Tricks (Sztuczki) Review
In a small out-of-the way mining town in Poland, near Wrocław, young Stefek (Damien Ul) lives with his mother and his teenaged sister Elka (Ewelina Walendziak). As their father walked out when Stefek was a baby, and their mother (Iwona Fornalczyk) works all day in a grocer's shop, Elka is effectively both parents to Stefek as well as a sibling. Elka has a job washing dishes at a restaurant and is learning Italian in the hope of being employed by an Italian businessman. For much of the time, Stefek is left to his own devices, playing near the railway tracks, getting lifts on Elka's boyfriend Jerzy's (Rafal Guzniczak) motorcycle and watching the adults around town. Then one day he sees a man (Tomasz Sapryk) waiting for a train and is convinced that he is his father and sets about trying to “trick” fate into reuniting his parents.
Poland's entry for the 2009 Academy Award for Best Foreign-Language Film, Tricks is only the second feature by Andrzej Jakimowski, after Squint Your Eyes (Zmruz oczy) in 2002. It certainly feels like the work of a more experienced director. Tricks doesn't belabour the fact that this is far from the most affluent place: through Stefek's eyes we glimpse used-car deals and amateur prostitution going on. But the film's charm lies in that we see this world through Stefek's wide-open eyes, so that we willingly suspend disbelief that fate can be influenced in this manner. Elka believes that the universe will align itself for us. She does not believe that the man at the station is really their father, as all Stefek has to go on is a badly defaced photo. On the other hand, Stefek is convinced that you have to take direct action, and tests his theory in small ways before setting out to win his father back.
Neither Damien Ul nor Ewelina Walendziak had acted before, but they both give remarkably natural performances and more than hold their own against the rest of the professional actors in the cast. Adam Bajerski's golden-hued camerawork and Tomasz Gassowski's jazz-tinged score add to the film's considerable beguiling charm. It's a subtle film, with things that can pass you by on a first viewing, but it rewards subsequent ones: this review is based on two. You suspect there's more than a little autobiography in this film, as it begins with the dedication: “To my sister, who would make me sit on top of the wardrobe”.

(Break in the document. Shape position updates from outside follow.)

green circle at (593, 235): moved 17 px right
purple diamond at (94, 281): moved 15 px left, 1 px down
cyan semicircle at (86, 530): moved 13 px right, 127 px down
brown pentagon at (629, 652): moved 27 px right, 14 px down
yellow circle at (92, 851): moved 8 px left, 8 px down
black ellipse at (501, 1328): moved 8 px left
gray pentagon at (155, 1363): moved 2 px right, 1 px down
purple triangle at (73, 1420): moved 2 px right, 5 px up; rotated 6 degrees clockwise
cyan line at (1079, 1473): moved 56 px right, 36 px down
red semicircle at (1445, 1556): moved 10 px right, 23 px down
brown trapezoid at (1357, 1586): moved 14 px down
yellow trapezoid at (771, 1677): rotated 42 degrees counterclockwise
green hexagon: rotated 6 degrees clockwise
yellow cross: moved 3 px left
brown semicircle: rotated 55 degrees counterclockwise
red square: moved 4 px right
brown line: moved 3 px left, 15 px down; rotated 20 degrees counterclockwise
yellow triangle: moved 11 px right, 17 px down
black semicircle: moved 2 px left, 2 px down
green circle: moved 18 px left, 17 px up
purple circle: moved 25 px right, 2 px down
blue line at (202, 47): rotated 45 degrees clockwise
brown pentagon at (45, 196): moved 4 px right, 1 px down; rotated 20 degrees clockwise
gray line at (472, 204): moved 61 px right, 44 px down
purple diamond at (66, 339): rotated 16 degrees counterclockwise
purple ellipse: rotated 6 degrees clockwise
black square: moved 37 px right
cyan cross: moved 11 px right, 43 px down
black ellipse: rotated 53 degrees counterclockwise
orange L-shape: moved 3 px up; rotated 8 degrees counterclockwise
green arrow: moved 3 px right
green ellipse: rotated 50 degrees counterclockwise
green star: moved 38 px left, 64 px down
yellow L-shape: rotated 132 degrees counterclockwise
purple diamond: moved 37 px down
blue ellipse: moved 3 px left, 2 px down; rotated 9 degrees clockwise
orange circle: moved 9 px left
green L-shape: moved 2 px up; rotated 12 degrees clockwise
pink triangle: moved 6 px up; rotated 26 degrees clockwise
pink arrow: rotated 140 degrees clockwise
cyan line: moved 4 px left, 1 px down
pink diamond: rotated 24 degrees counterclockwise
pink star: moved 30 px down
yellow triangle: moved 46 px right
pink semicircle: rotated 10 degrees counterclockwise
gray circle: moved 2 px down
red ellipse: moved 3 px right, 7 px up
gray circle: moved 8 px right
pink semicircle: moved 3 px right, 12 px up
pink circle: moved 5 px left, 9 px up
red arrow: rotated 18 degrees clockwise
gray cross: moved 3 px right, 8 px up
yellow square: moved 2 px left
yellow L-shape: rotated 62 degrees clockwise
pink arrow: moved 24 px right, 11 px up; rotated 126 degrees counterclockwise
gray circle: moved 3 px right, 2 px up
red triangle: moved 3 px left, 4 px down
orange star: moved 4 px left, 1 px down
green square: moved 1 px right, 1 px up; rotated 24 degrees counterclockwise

Tricks is released by New Wave Films on a single-layered DVD encoded for Region 2 only.
The DVD transfer is in the ratio of 1.85:1 and is anamorphically enhanced. It's a fine transfer, faithful to the golden-dominated colour scheme of the film, solid and with excellent shadow detail.
According to the end credits, Tricks was released with a Dolby Digital soundtrack in cinemas, so it's disappointing that the DVD has only a 2.0 (analogue Dolby Surround) mix. That said, it's hardly the most adventurous soundtrack, with the surrounds mainly given over to the music score.
Optional English subtitles are available. Polish speakers should note that the alternative is no subtitles at all, which means that the few exchanges in Italian go untranslated - which is not the case when the English subtitles are turned on.
The only extra is the trailer, which is anamorphically enhanced and runs 1:39.